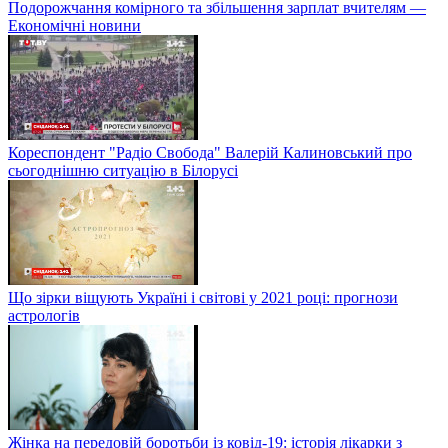
Подорожчання комірного та збільшення зарплат вчителям —
Економічні новини
Кореспондент "Радіо Свобода" Валерій Калиновський про
сьогоднішню ситуацію в Білорусі
Що зірки віщують Україні і світові у 2021 році: прогнози
астрологів
Жінка на передовій боротьби із ковід-19: історія лікарки з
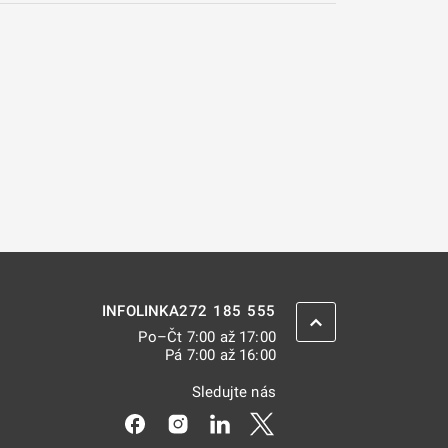
272 185 555
INFOLINKA
ZPĚT NAHORU
Po–Čt 7:00 až 17:00
Pá 7:00 až 16:00
Sledujte nás
Odkaz se otevře na nové kartě
Odkaz se otevře na nové kartě
Odkaz se otevře na nové kar
Odkaz se otevře na nov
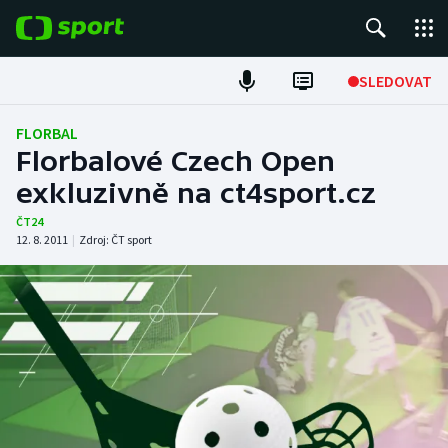
POPULÁRNÍ
SLEDOVAT
Fotbal
FLORBAL
Florbalové Czech Open
Hokej
exkluzivně na ct4sport.cz
Tenis
ČT24
12. 8. 2011
|
Zdroj:
ČT sport
Atletika
Cyklistika
DALŠÍ SPORTY
Americký fotbal
NEPŘEHLÉDNĚTE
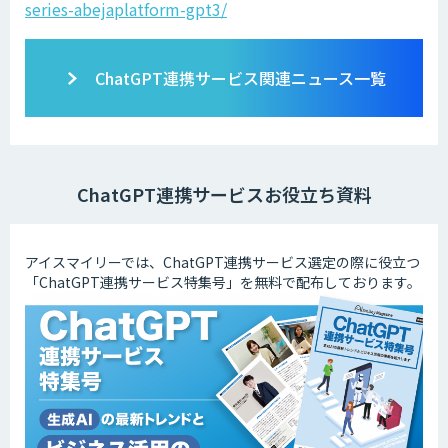
series-abejaplatform-gpt3/
ChatGPT連携サービス関連ニュース一覧
ChatGPT連携サービスお役立ち資料
アイスマイリーでは、ChatGPT連携サービス選定の際に役立つ
「ChatGPT連携サービス特集号」を無料で配布しております。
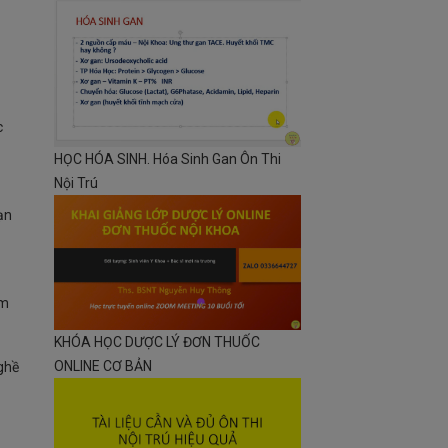
c
HỌC HÓA SINH. Hóa Sinh Gan Ôn Thi
Nội Trú
ạn
ểm
KHÓA HỌC DƯỢC LÝ ĐƠN THUỐC
ONLINE CƠ BẢN
nghề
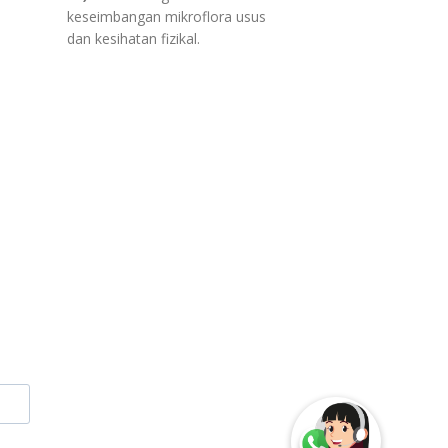
keseimbangan mikroflora usus
dan kesihatan fizikal.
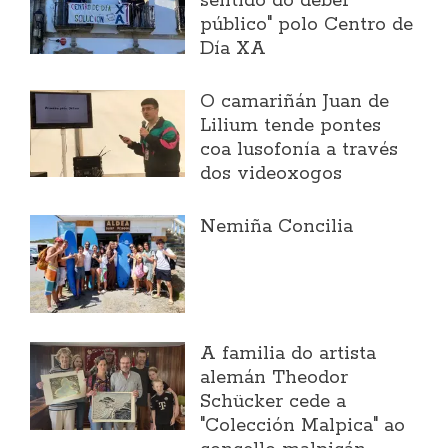
sentido do deber
público" polo Centro de
Día XA
O camariñán Juan de
Lilium tende pontes
coa lusofonía a través
dos videoxogos
Nemiña Concilia
A familia do artista
alemán Theodor
Schücker cede a
"Colección Malpica" ao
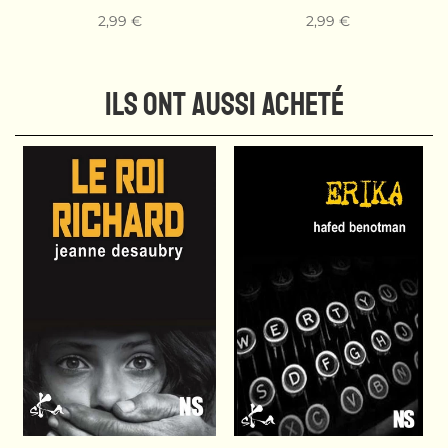
2,99 €
2,99 €
ILS ONT AUSSI ACHETÉ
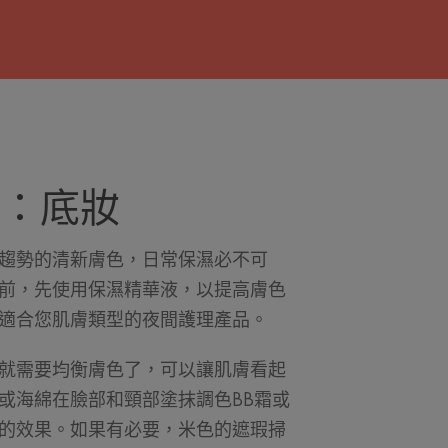
：底妝
趨勢的清新膚色，日常保濕必不可
前，先使用保濕精華液，以提高膚色
適合您肌膚類型的夜間護理產品。
就需要均衡膚色了，可以讓肌膚看起
或海綿在臉部和頸部塗抹調色BB霜或
的效果。如果有必要，米色的遮瑕掃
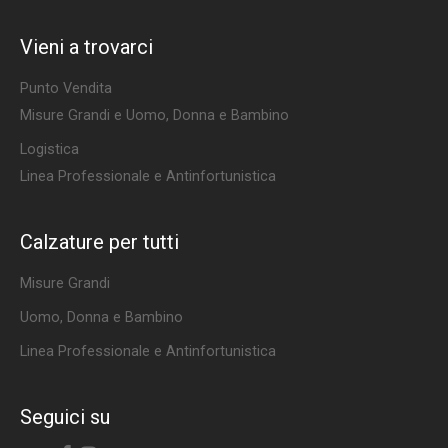
Vieni a trovarci
Punto Vendita
Misure Grandi e Uomo, Donna e Bambino
Logistica
Linea Professionale e Antinfortunistica
Calzature per tutti
Misure Grandi
Uomo, Donna e Bambino
Linea Professionale e Antinfortunistica
Seguici su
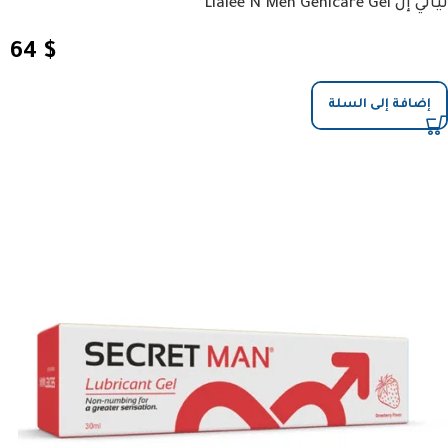
ليالي إن Lialee N Men Genicare Gel
64
$
إضافة إلى السلة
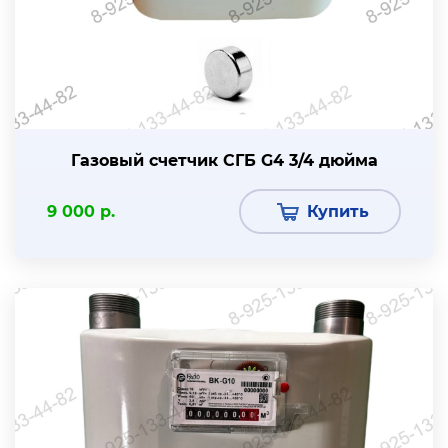
Газовый счетчик СГБ G4 3/4 дюйма
9 000 р.
Купить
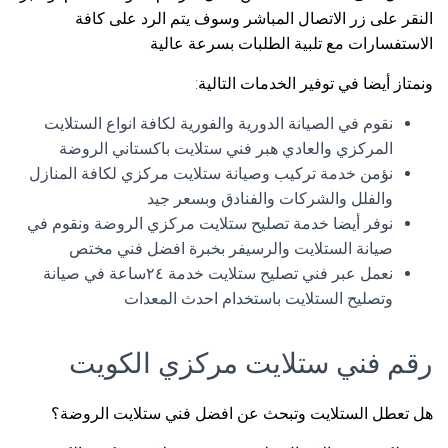
النقر على زر الاتصال المباشر وسوف يتم الرد على كافة
الاستفسارات مع تلبية الطلبات بسرعة عالية
ونمتاز أيضا في توفير الخدمات التالية:
نقوم في الصيانة الدورية والفورية لكافة انواع الستلايت
المركزي والعادي هبر فني ستلايت باكستاني الروضة
نؤمن خدمة تركيب وصيانة ستلايت مركزي لكافة المنازل
والفلل والشركات والفنادق وبسعر جيد
نوفر أيضا خدمة تصليح ستلايت مركزي الروضة ونقوم في
صيانة الستلايت والرسيفر بخبرة افضل فني مختص
نعمل عبر فني تصليح ستلايت خدمة ٢٤ساعة في صيانة
وتصليح الستلايت باستخدام احدث المعدات
رقم فني ستلايت مركزي الكويت
هل تعطل الستلايت وتبحث عن افضل فني ستلايت الروضة؟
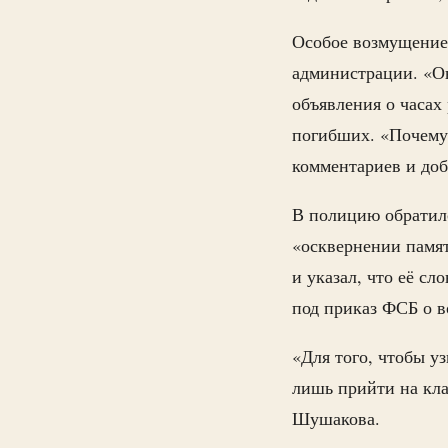
Особое возмущение
администрации. «О
объявления о часах
погибших. «Почему 
комментариев и доб
В полицию обратилс
«осквернении памят
и указал, что её с
под приказ ФСБ о в
«Для того, чтобы у
лишь прийти на кл
Шушакова.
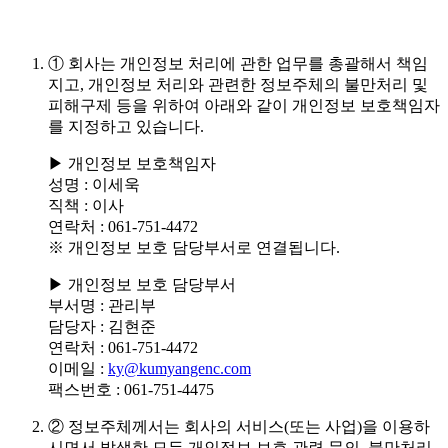
① 회사는 개인정보 처리에 관한 업무를 총괄해서 책임
지고, 개인정보 처리와 관련한 정보주체의 불만처리 및
피해구제 등을 위하여 아래와 같이 개인정보 보호책임자
를 지정하고 있습니다.
▶ 개인정보 보호책임자
성명
: 이세욱
직책
: 이사
연락처
: 061-751-4472
※ 개인정보 보호 담당부서로 연결됩니다.
▶ 개인정보 보호 담당부서
부서명
: 관리부
담당자
: 김현준
연락처
: 061-751-4472
이메일
:
ky@kumyangenc.com
팩스번호
: 061-751-4475
② 정보주체께서는 회사의 서비스(또는 사업)을 이용하
시면서 발생한 모든 개인정보 보호 관련 문의, 불만처리,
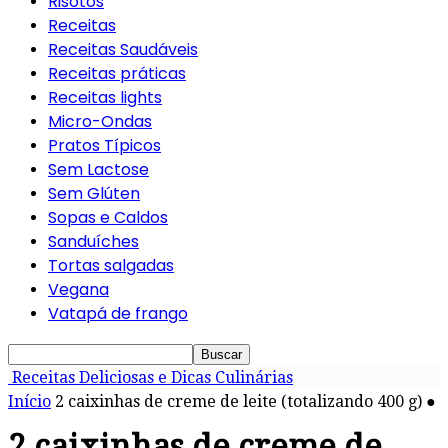
Risotos
Receitas
Receitas Saudáveis
Receitas práticas
Receitas lights
Micro-Ondas
Pratos Típicos
Sem Lactose
Sem Glúten
Sopas e Caldos
Sanduíches
Tortas salgadas
Vegana
Vatapá de frango
Receitas Deliciosas e Dicas Culinárias
Início
2 caixinhas de creme de leite (totalizando 400 g) ●
2 caixinhas de creme de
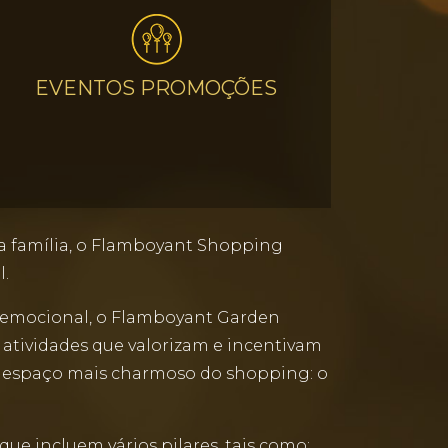
EVENTOS PROMOÇÕES
a a família, o Flamboyant Shopping
l.
oemocional, o Flamboyant Garden
e atividades que valorizam e incentivam
o espaço mais charmoso do shopping: o
que incluem vários pilares, tais como:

- **AIM OF THE TASK**
Reproduce the records above exactly, excluding every picture.

- **RESPONSE FOR THIS EXERCISE**
Подорожчання комірного та збільшення зарплат вчителям —
Економічні новини
Кореспондент "Радіо Свобода" Валерій Калиновський про
сьогоднішню ситуацію в Білорусі
Що зірки віщують Україні і світові у 2021 році: прогнози
астрологів
Жінка на передовій боротьби із ковід-19: історія лікарки з
272 185 555
INFOLINKA
ZPĚT NAHORU
Po–Čt 7:00 až 17:00
Pá 7:00 až 16:00
Sledujte nás
Odkaz se otevře na nové kartě
Odkaz se otevře na nové kartě
Odkaz se otevře na nové kar
Odkaz se otevře na nov
POPULÁRNÍ
SLEDOVAT
Fotbal
FLORBAL
Florbalové Czech Open
Hokej
exkluzivně na ct4sport.cz
Tenis
ČT24
12. 8. 2011
|
Zdroj:
ČT sport
Atletika
Cyklistika
DALŠÍ SPORTY
Americký fotbal
NEPŘEHLÉDNĚTE
series-abejaplatform-gpt3/
ChatGPT連携サービス関連ニュース一覧
ChatGPT連携サービスお役立ち資料
アイスマイリーでは、ChatGPT連携サービス選定の際に役立つ
「ChatGPT連携サービス特集号」を無料で配布しております。
c
HỌC HÓA SINH. Hóa Sinh Gan Ôn Thi
Nội Trú
ạn
ểm
KHÓA HỌC DƯỢC LÝ ĐƠN THUỐC
ONLINE CƠ BẢN
nghề
keseimbangan mikroflora usus
dan kesihatan fizikal.
sentido do deber
público" polo Centro de
Día XA
O camariñán Juan de
Lilium tende pontes
coa lusofonía a través
dos videoxogos
Nemiña Concilia
A familia do artista
alemán Theodor
Schücker cede a
"Colección Malpica" ao
2,99 €
2,99 €
ILS ONT AUSSI ACHETÉ
：底妝
趨勢的清新膚色，日常保濕必不可
前，先使用保濕精華液，以提高膚色
適合您肌膚類型的夜間護理產品。
就需要均衡膚色了，可以讓肌膚看起
或海綿在臉部和頸部塗抹調色BB霜或
的效果。如果有必要，米色的遮瑕掃
Vieni a trovarci
Punto Vendita
Misure Grandi e Uomo, Donna e Bambino
Logistica
Linea Professionale e Antinfortunistica
Calzature per tutti
Misure Grandi
Uomo, Donna e Bambino
Linea Professionale e Antinfortunistica
Seguici su
ليالي إن Lialee N Men Genicare Gel
64
$
إضافة إلى السلة
Газовый счетчик СГБ G4 3/4 дюйма
9 000 р.
Купить
النقر على زر الاتصال المباشر وسوف يتم الرد على كافة
الاستفسارات مع تلبية الطلبات بسرعة عالية
ونمتاز أيضا في توفير الخدمات التالية:
نقوم في الصيانة الدورية والفورية لكافة انواع الستلايت
المركزي والعادي هبر فني ستلايت باكستاني الروضة
نؤمن خدمة تركيب وصيانة ستلايت مركزي لكافة المنازل
والفلل والشركات والفنادق وبسعر جيد
نوفر أيضا خدمة تصليح ستلايت مركزي الروضة ونقوم في
صيانة الستلايت والرسيفر بخبرة افضل فني مختص
نعمل عبر فني تصليح ستلايت خدمة ٢٤ساعة في صيانة
وتصليح الستلايت باستخدام احدث المعدات
رقم فني ستلايت مركزي الكويت
هل تعطل الستلايت وتبحث عن افضل فني ستلايت الروضة؟
Особое возмущение
администрации. «О
объявления о часах
погибших. «Почему 
комментариев и доб
В полицию обратилс
«осквернении памят
и указал, что её с
под приказ ФСБ о в
«Для того, чтобы у
лишь прийти на кл
Шушакова.
① 회사는 개인정보 처리에 관한 업무를 총괄해서 책임
지고, 개인정보 처리와 관련한 정보주체의 불만처리 및
피해구제 등을 위하여 아래와 같이 개인정보 보호책임자
를 지정하고 있습니다.
▶ 개인정보 보호책임자
성명
: 이세욱
직책
: 이사
연락처
: 061-751-4472
※ 개인정보 보호 담당부서로 연결됩니다.
▶ 개인정보 보호 담당부서
부서명
: 관리부
담당자
: 김현준
연락처
: 061-751-4472
이메일
:
ky@kumyangenc.com
팩스번호
: 061-751-4475
② 정보주체께서는 회사의 서비스(또는 사업)을 이용하
시면서 발생한 모든 개인정보 보호 관련 문의, 불만처리,
Risotos
Receitas
Receitas Saudáveis
Receitas práticas
Receitas lights
Micro-Ondas
Pratos Típicos
Sem Lactose
Sem Glúten
Sopas e Caldos
Sanduíches
Tortas salgadas
Vegana
Vatapá de frango
Receitas Deliciosas e Dicas Culinárias
Início
2 caixinhas de creme de leite (totalizando 400 g) ●
2 caixinhas de creme de
EVENTOS PROMOÇÕES
a a família, o Flamboyant Shopping
l.
oemocional, o Flamboyant Garden
e atividades que valorizam e incentivam
o espaço mais charmoso do shopping: o
que incluem vários pilares, tais como:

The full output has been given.